= WHAT IS NEEDED =
Reproduce, unaltered, the line with "В Китай доставили тонны" along with every line that follows it in the records, up to the last.

= STUDY MATERIAL =
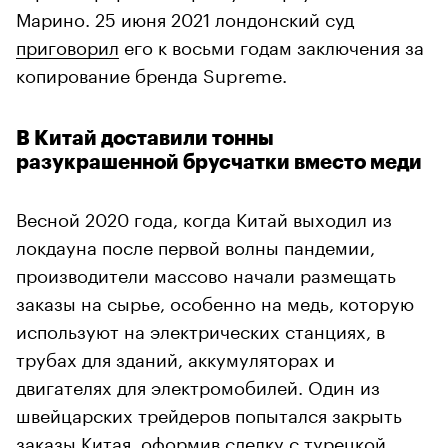
Марино. 25 июня 2021 лондонский суд
приговорил
его к восьми годам заключения за
копирование бренда Supreme.
В Китай доставили тонны
разукрашенной брусчатки вместо меди
Весной 2020 года, когда Китай выходил из
локдауна после первой волны пандемии,
производители массово начали размещать
заказы на сырье, особенно на медь, которую
используют на электрических станциях, в
трубах для зданий, аккумуляторах и
двигателях для электромобилей. Один из
швейцарских трейдеров попытался закрыть
заказы Китая,
оформив
сделку с турецкой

= SOLVED PROBLEM =
В Китай доставили тонны
разукрашенной брусчатки вместо меди
Весной 2020 года, когда Китай выходил из
локдауна после первой волны пандемии,
производители массово начали размещать
заказы на сырье, особенно на медь, которую
используют на электрических станциях, в
трубах для зданий, аккумуляторах и
двигателях для электромобилей. Один из
швейцарских трейдеров попытался закрыть
заказы Китая,
оформив
сделку с турецкой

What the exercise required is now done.